- Archdiocese: Guwahati
- Diocese: Dibrugarh
- Appointed: 2 December 2018
- Installed: 15 February 2021
- Predecessor: Joseph Aind

Orders
- Ordination: 25 April 1999
- Consecration: 3 March 2019

Personal details
- Born: 27 February 1970 (age 56) Konapathar, Tinsukia, Assam, India
- Denomination: Roman Catholic
- Parents: Cyril Hemrom and Josephine Purty
- Education: Pontifical Lateran University

= Albert Hemrom =

Indian prelate (born 1970)

Albert Hemrom is an Indian prelate of the Roman Catholic Church who serves as Bishop of the Diocese of Dibrugarh in Assam, India. He succeeded Bishop Joseph Aind, S.D.B., on 15 February 2021, becoming the first diocesan priest of Dibrugarh to be appointed bishop since the establishment of the diocese on 12 July 1951.

== Early life and family ==
Hemron was born on 27 February 1970 in Konapathar, Tinsukia, Assam, India to Cyril Hemrom and Josephine Purty. He is the eldest of six siblings, with two brothers and three sisters.

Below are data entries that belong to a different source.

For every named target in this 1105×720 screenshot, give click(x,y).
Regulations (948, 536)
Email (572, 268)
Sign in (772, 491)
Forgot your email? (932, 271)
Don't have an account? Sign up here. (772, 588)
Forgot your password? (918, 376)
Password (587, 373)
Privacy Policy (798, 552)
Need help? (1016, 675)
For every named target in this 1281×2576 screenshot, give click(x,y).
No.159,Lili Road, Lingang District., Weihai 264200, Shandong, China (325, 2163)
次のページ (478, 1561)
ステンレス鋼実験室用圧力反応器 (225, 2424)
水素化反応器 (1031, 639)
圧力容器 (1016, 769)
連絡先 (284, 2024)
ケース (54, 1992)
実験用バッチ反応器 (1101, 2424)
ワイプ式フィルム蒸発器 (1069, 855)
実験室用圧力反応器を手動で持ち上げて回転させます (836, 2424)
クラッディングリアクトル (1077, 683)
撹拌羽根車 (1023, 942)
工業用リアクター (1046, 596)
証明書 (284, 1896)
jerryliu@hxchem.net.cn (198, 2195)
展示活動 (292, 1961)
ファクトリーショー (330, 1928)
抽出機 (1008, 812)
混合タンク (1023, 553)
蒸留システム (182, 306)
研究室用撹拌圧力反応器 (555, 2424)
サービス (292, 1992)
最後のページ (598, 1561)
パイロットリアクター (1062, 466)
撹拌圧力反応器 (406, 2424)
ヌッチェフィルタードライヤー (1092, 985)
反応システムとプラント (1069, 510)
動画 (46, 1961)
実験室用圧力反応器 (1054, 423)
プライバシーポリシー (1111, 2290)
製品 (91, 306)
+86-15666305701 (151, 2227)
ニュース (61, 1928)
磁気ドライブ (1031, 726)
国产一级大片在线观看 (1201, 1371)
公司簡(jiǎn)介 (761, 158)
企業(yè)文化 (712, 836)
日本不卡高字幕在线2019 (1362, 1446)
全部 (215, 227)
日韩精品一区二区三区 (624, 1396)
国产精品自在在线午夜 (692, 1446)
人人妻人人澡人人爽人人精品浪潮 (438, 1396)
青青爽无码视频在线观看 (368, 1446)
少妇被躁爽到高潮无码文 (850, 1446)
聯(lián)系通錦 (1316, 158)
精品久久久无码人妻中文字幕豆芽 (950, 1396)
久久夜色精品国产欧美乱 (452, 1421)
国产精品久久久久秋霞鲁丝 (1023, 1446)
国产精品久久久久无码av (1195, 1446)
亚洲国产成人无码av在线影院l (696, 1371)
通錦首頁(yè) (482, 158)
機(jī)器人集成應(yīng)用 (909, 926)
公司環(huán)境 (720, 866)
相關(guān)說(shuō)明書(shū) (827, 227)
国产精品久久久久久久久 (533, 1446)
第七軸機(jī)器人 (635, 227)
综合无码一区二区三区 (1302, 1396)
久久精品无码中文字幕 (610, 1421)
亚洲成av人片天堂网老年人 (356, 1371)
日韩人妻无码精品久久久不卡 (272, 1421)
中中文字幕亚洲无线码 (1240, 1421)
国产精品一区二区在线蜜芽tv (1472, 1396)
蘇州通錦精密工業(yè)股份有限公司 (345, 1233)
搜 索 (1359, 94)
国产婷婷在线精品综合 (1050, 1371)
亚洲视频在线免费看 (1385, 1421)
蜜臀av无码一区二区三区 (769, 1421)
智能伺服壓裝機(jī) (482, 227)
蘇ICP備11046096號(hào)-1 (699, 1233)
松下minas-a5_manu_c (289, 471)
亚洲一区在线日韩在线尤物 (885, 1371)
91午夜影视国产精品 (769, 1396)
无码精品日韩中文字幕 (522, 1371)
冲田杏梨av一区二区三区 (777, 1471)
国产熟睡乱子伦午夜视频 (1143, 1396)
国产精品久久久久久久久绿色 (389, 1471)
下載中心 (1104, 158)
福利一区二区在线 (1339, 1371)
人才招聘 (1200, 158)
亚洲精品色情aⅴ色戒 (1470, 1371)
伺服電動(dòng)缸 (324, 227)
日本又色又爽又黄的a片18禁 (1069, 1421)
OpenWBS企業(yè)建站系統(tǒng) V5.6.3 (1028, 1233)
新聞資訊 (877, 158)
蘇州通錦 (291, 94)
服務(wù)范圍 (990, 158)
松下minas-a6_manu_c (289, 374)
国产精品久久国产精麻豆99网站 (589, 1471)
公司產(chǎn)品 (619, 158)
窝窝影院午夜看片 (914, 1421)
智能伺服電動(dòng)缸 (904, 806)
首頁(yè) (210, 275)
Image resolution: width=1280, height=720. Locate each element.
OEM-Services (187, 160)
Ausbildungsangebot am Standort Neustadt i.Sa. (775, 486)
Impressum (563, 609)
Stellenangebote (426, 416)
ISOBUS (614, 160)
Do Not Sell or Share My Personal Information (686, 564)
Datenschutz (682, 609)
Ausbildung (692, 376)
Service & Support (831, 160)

He completed his early schooling at an Assamese-medium primary school in his village and later attended Don Bosco School, Doom Dooma, where he first encountered diocesan priests and Salesian missionaries, influences that contributed to his vocational discernment. At the age of 14, he expressed his desire to enter the seminary.

== Seminary formation and academic studies ==
He began his ecclesiastical formation at St. Joseph’s Minor Seminary, Dibrugarh, after which he pursued undergraduate studies at:
- Christ the King College, Shillong — Philosophy & B.A., 1993
- Oriens Theological College, Shillong — Bachelor of Theology (B.Th.), 1999
Following ordination, he was sent for advanced canonical studies, obtaining:
- Licentiate in Canon Law (J.C.L.), St. Peter’s Pontifical Institute, Bangalore (2003)
- Doctorate in Canon Law (J.C.D.), Pontifical Lateran University, Rome (2014)
His canonical training later shaped his service as Judicial Vicar and professor of Canon Law.

==Priestly ministry==

Hemrom was ordained a priest for the Roman Catholic Diocese of Dibrugarh on 25 April 1999 at Philobari, Assam.
During his priestly ministry, he served the diocese in pastoral, academic, and administrative capacities. His assignments included:
- Assistant Parish Priest, St. Francis of Assisi Church, Rajabari (1999–2001)
- Prefect of Studies, St. Joseph’s Minor Seminary, Dibrugarh (2003–2006)
- Parish Priest, St. Francis of Assisi Church, Rajabari (2006–2011)
- Visiting Professor, Oriens Theological College, Shillong (from 2006)
- Judicial Vicar, Diocesan Tribunal (from 2014)
- Rector, St. Joseph’s Minor Seminary (from 2014)
He also held multiple diocesan responsibilities, serving as:
- Member of the College of Consultors
- Member of the Presbyteral Council
- Vocation Promoter
- Secretary for Laity and Family Commission
His academic expertise made him a reference figure in the field of Canon Law within the Church of Northeast India.

==Episcopal ministry==
===Appointment as coadjutor bishop===
On 2 December 2018, Pope Francis appointed Hemrom as Coadjutor Bishop of Dibrugarh, granting him the right of succession. News of his appointment was announced concurrently in Rome and in Dibrugarh and was received with enthusiasm by the clergy and the laity, as he was one of the youngest prelates in the Northeast at the time.

His episcopal consecration took place on 3 March 2019 at the grounds of the Bishop’s House, Dibrugarh, in the presence of bishops from across Northeast India, clergy, religious, and a large number of faithful.

===Bishop of Dibrugarh===
Hemrom automatically succeeded to the office of the bishop of the diocese on 15 February 2021 upon the retirement of Bishop Joseph Aind.
As bishop, Hemrom oversees the Catholic presence across several civil districts of Upper Assam, including Tinsukia, Dibrugarh, Sivasagar, Charaideo, Majuli, Jorhat, and Golaghat, a region with significant tribal, tea-garden, and rural Catholic Communities.